▸ WORK INSTRUCTION
Down to the last line, copy the records below without any change.

▸ INPUT DATA
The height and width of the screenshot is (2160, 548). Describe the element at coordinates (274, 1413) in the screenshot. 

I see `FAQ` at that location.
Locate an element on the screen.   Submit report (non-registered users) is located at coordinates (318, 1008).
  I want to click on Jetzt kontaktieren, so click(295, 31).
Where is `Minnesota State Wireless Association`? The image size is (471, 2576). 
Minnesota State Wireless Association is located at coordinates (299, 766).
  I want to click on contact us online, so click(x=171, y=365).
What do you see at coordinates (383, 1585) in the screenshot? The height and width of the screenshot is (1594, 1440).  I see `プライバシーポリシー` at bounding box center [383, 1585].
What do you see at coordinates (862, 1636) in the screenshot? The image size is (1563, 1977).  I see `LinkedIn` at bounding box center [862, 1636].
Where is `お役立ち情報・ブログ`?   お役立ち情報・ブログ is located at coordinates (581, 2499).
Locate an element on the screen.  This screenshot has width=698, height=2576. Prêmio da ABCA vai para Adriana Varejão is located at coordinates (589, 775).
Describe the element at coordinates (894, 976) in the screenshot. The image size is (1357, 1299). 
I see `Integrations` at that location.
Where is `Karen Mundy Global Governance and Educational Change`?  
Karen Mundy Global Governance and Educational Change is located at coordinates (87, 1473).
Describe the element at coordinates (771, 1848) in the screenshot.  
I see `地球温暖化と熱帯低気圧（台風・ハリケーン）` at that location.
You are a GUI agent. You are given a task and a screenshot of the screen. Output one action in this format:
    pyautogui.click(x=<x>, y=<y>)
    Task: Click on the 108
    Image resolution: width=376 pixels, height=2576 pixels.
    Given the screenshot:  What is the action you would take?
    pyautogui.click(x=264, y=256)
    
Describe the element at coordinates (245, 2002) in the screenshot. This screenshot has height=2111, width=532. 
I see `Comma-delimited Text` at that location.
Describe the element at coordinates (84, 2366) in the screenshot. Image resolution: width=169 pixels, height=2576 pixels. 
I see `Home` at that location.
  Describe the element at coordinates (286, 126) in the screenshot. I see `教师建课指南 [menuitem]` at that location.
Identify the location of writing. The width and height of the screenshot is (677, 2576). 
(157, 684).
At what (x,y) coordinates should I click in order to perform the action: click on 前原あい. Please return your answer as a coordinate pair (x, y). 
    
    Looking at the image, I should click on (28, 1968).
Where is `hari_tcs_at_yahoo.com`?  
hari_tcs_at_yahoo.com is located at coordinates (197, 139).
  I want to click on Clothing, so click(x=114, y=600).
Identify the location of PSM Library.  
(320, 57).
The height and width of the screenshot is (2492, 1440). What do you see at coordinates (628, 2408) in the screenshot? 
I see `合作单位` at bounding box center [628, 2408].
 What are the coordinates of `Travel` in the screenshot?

▸ ANSWER SECTION
The height and width of the screenshot is (2160, 548). Describe the element at coordinates (274, 1413) in the screenshot. 

I see `FAQ` at that location.
Locate an element on the screen.   Submit report (non-registered users) is located at coordinates (318, 1008).
  I want to click on Jetzt kontaktieren, so click(295, 31).
Where is `Minnesota State Wireless Association`? The image size is (471, 2576). 
Minnesota State Wireless Association is located at coordinates (299, 766).
  I want to click on contact us online, so click(x=171, y=365).
What do you see at coordinates (383, 1585) in the screenshot? The height and width of the screenshot is (1594, 1440).  I see `プライバシーポリシー` at bounding box center [383, 1585].
What do you see at coordinates (862, 1636) in the screenshot? The image size is (1563, 1977).  I see `LinkedIn` at bounding box center [862, 1636].
Where is `お役立ち情報・ブログ`?   お役立ち情報・ブログ is located at coordinates (581, 2499).
Locate an element on the screen.  This screenshot has width=698, height=2576. Prêmio da ABCA vai para Adriana Varejão is located at coordinates (589, 775).
Describe the element at coordinates (894, 976) in the screenshot. The image size is (1357, 1299). 
I see `Integrations` at that location.
Where is `Karen Mundy Global Governance and Educational Change`?  
Karen Mundy Global Governance and Educational Change is located at coordinates (87, 1473).
Describe the element at coordinates (771, 1848) in the screenshot.  
I see `地球温暖化と熱帯低気圧（台風・ハリケーン）` at that location.
You are a GUI agent. You are given a task and a screenshot of the screen. Output one action in this format:
    pyautogui.click(x=<x>, y=<y>)
    Task: Click on the 108
    Image resolution: width=376 pixels, height=2576 pixels.
    Given the screenshot:  What is the action you would take?
    pyautogui.click(x=264, y=256)
    
Describe the element at coordinates (245, 2002) in the screenshot. This screenshot has height=2111, width=532. 
I see `Comma-delimited Text` at that location.
Describe the element at coordinates (84, 2366) in the screenshot. Image resolution: width=169 pixels, height=2576 pixels. 
I see `Home` at that location.
  Describe the element at coordinates (286, 126) in the screenshot. I see `教师建课指南 [menuitem]` at that location.
Identify the location of writing. The width and height of the screenshot is (677, 2576). 
(157, 684).
At what (x,y) coordinates should I click in order to perform the action: click on 前原あい. Please return your answer as a coordinate pair (x, y). 
    
    Looking at the image, I should click on (28, 1968).
Where is `hari_tcs_at_yahoo.com`?  
hari_tcs_at_yahoo.com is located at coordinates (197, 139).
  I want to click on Clothing, so click(x=114, y=600).
Identify the location of PSM Library.  
(320, 57).
The height and width of the screenshot is (2492, 1440). What do you see at coordinates (628, 2408) in the screenshot? 
I see `合作单位` at bounding box center [628, 2408].
 What are the coordinates of `Travel` in the screenshot?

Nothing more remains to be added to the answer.